For years, Division 296 felt like a problem that would eventually be softened, delayed or quietly shelved. The 2026-27 Federal Budget put that thinking to rest. It is coming into effect on July 1; the thresholds have not moved and there is no relief on offer.

Craig Brooke, chief executive of KeyInvest, an Australian Prudential Regulation Authority (APRA)-regulated, member-owned mutual and specialist provider of tax-effective investment bond solutions, did not mince words in his response to the Budget. “The Budget is one of the most significant for wealth structuring in a generation,” he says.

Far from overstatement, the confirmation of Division 296, the overhaul of the capital gains tax (CGT) discount, and the introduction of a minimum 30 per cent tax on discretionary trusts together mark one of the most significant reshaping of wealth structures for high‑net‑worth clients in recent memory.

What has actually changed

Division 296 imposes an additional 15 per cent tax on superannuation earnings for individuals with balances above $3 million. It proceeds as legislated, with thresholds indexed to the consumer price index (CPI) rather than asset price growth.

“With thresholds remaining CPI-indexed rather than linked to asset price growth, the cohort of affected clients will only grow over time”

Brooke explains, what feels targeted today will evolve into a structural issue for a far broader group of Australians over the next decade.

The CGT changes compound the pressure. The government is replacing the 50 per cent CGT discount with inflation-linked indexation and introducing a 30 per cent minimum tax on gains from July 1, 2027. Directly held investments outside superannuation just became considerably less attractive as an alternative structure.

The trust question looms large, with discretionary trusts set to face a minimum 30 per cent tax from July 1, 2028. The change strikes at the heart of one of the most widely used structures for managing wealth outside superannuation among high‑net‑worth clients.

For decades, trusts offered a clear advantage in flexibility and tax efficiency. But according to Brooke, that advantage is now materially diminished.
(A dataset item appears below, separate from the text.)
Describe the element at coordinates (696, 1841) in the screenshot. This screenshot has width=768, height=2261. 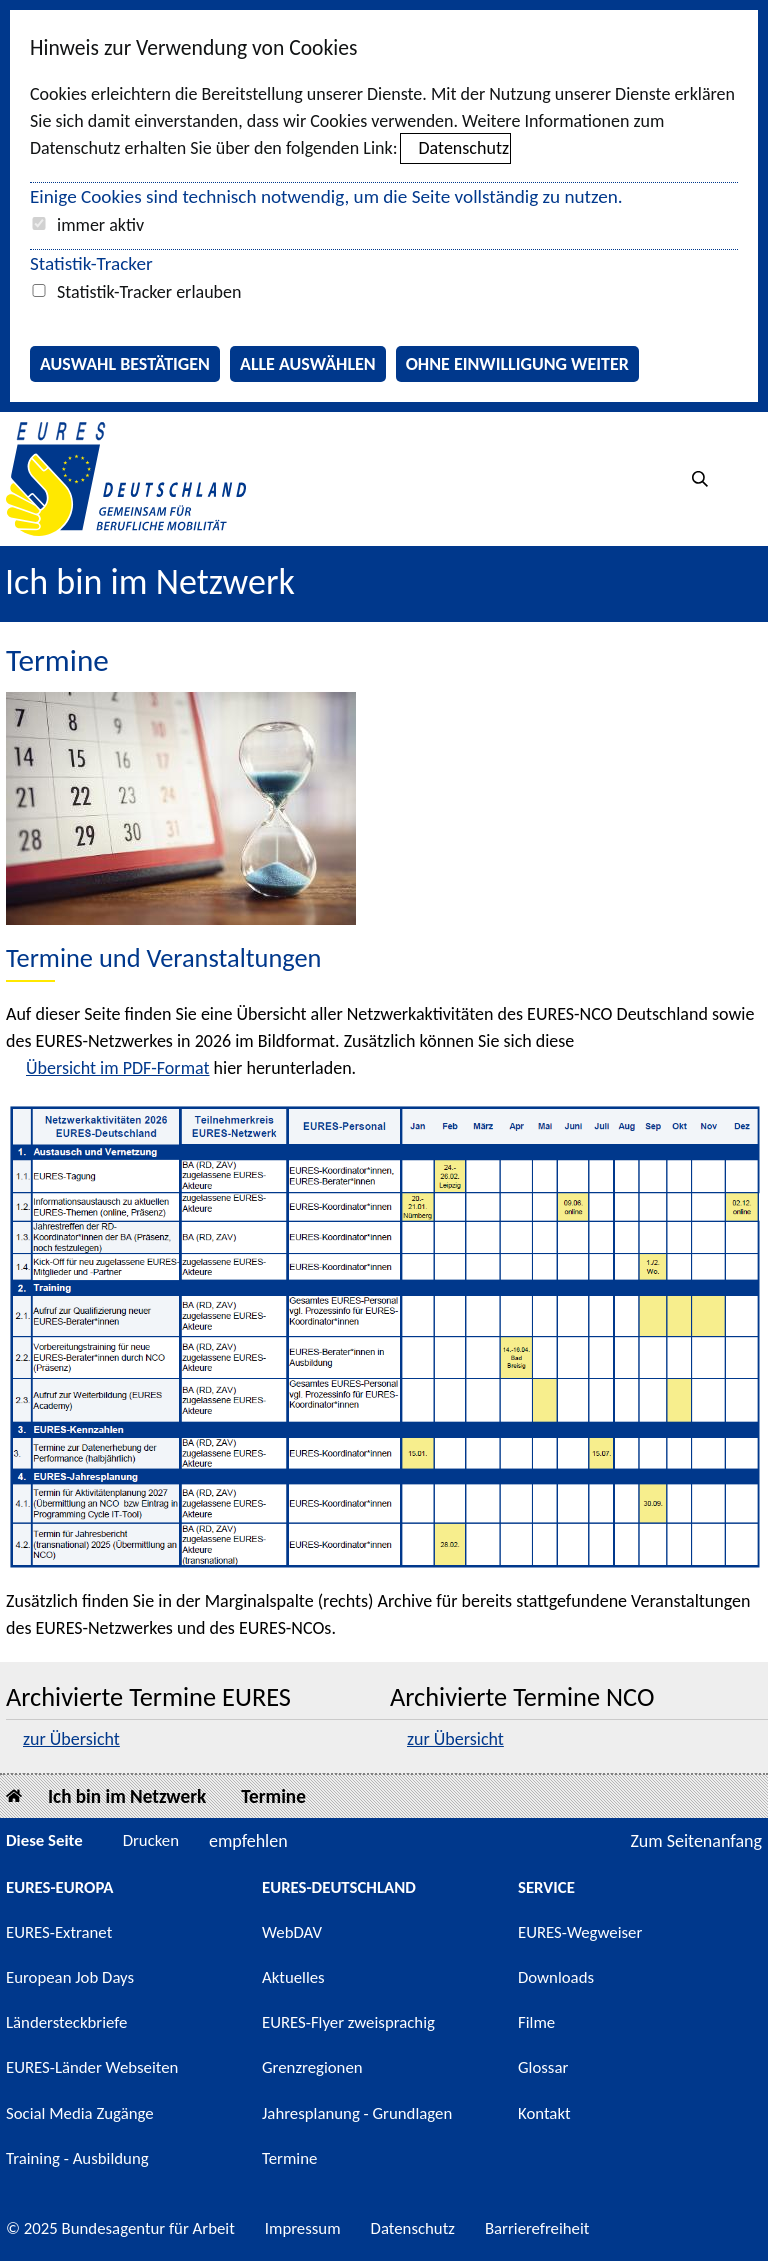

Where advisers need to look

The Budget has effectively narrowed the field of genuinely tax-effective structures available to clients. Investment bonds are one of the few that emerge from these changes with their proposition intact, and in some cases strengthened.

Unlike directly held investments, investment bonds do not trigger CGT events on internal switching or rebalancing. Earnings are taxed internally at a maximum of 30 per cent. Withdrawals are tax-free after 10 years. There is no annual personal tax reporting required.

As a friendly society structure, KeyInvest’s investment bond sits entirely outside the new discretionary trust measure. “Tonight’s Budget makes that proposition more compelling than ever,” Brooke says.

The practical implication is worth sitting with. The structures that worked for clients five years ago deserve a fresh look. Some will still hold up well; others may not.

The window for planning is now

The changes do not all land at once. Division 296 takes effect on July 1 this year. The CGT minimum tax follows in 2027. The trust measure arrives in 2028. That staggered timeline might suggest there is breathing room, but only barely.

Clients with significant superannuation balances, direct investment portfolios or trust structures need advice now, before the first change takes effect and while genuine restructuring options are still available.

“The task is no longer about understanding these changes, it is about acting on them,” Brooke says. “Advisers who engage early and position clients across a genuinely diversified set of structures will be best placed to navigate what comes next.”

Three changes, three deadlines. The advisers who treat the first one as the starting gun will be the ones their clients thank when it is all over.